Residential property taxes not out of line

One of the most controversial proposals that will be debated in the upcoming legislative session will be attempts to increase Louisiana’s homestead exemption for residential property taxes. The only legitimate reason for doing this would be if residential property taxes in the state were out of line. I would like to forward some evidence confirming that is not the case.

The Tax Foundation monitors taxation trends in all 50 states and the District of Columbia. Last fall the foundation publicized 2007 data that presents a pure, apples-to-apples comparison of property taxation among the states and counties in the United States. The comparison is pure because only owner-occupied residences are used in the study-not business or commercial property.

The study clearly illustrates that Louisiana ranks dead last in residential property taxation regardless of how you measure it. When median property taxes paid per home are measured, Louisiana ranks 51st with a tax of $183. The next closest state, Alabama, is almost twice as high at $352.

When it comes to taxes as a percentage of home value, Louisiana again ranks dead last at 0.14 percent of home value-less than half the rate in Alabama. Some may say that Louisiana is a poor state, so you would have to look at property taxes as a percentage of income. Under that criterion, Louisiana again ranks 51st with a rate of 0.35 percent, only half of Alabama’s next lowest percentage of 0.69 percent.

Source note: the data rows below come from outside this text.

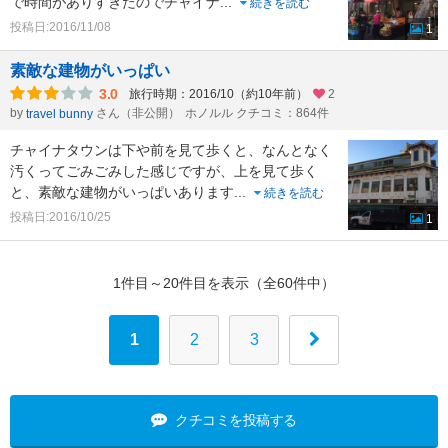
で時間がありすぎたのでチャイナ
...
続きを読む
投稿日:2016/11/08
1
素敵な建物がいっぱい
3.0
旅行時期：2016/10（約10年前）
2
by
さん（非公開）
ホノルル クチコミ：864件
travel bunny
チャイナタウンは下や前を見て歩くと、なんとなく
汚くってごみごみした感じですが、上を見て歩く
と、素敵な建物がいっぱいあります
...
続きを読む
投稿日:2016/10/25
1
1件目～20件目を表示（全60件中）
1
2
3
クチコミを投稿する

The Tax Foundation study also ranks the 788 counties/parishes in the nation (with a population of 65,000 or more) relative to property taxation. To find the Louisiana parishes, one has to go all the way to the bottom of the list. The first Louisiana parish listed is St. Tammany, an area with one of the highest home values in the state. Even so, St. Tammany ranks 730 in property taxes as a percentage of home value (0.4 percent) and 713 in percentage of income (1.2 percent). The last 6 counties/parishes on the list are all from Louisiana. Twelve of the last 18 come from the Bayou State.

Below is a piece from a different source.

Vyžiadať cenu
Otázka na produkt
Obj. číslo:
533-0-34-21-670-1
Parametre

The facts are clear: Louisiana has the lowest residential property taxes in the nation and at the same time leads the nation in the level of homestead exemption. That being the case, why would anyone try to raise the homestead exemption?
It is interesting that most of the efforts to increase the homestead exemption emanate from Jefferson Parish. It is hard to comprehend why the homestead exemption is such an issue in that parish.

According to the Tax Foundation study, Jefferson ranks 766 out of the 788 counties in median property taxes paid per residential household; 776 in property taxes as a percentage of home value; and 770 as a percentage of income. The study lists the median value of a home in Jefferson Parish at $180,000. Interestingly, according to Louisiana Tax Commission data, 80 percent of the residences in Jefferson Parish are covered by the $75,000 homestead exemption and are not subject to property taxes. The vast majority of homeowners in Jefferson Parish make out like bandits, while businesses, renters, and the unfortunate minority of homeowners who do pay taxes have to pick up the slack.

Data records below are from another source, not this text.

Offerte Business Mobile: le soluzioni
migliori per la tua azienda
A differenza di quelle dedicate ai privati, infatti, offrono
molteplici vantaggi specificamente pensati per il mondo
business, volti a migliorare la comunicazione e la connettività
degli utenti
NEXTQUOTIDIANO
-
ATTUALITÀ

Productive workers aren’t leaving Louisiana because the property taxes are too high. They are leaving because job opportunities are too few. Raising the homestead exemption will not reduce property taxes, it will only transfer them primarily to businesses that are already paying over 80 percent of the burden. Anyone who thinks that will create jobs is foolish. The Legislature and the governor should be looking for real problems to fix. The homestead exemption isn’t one of them.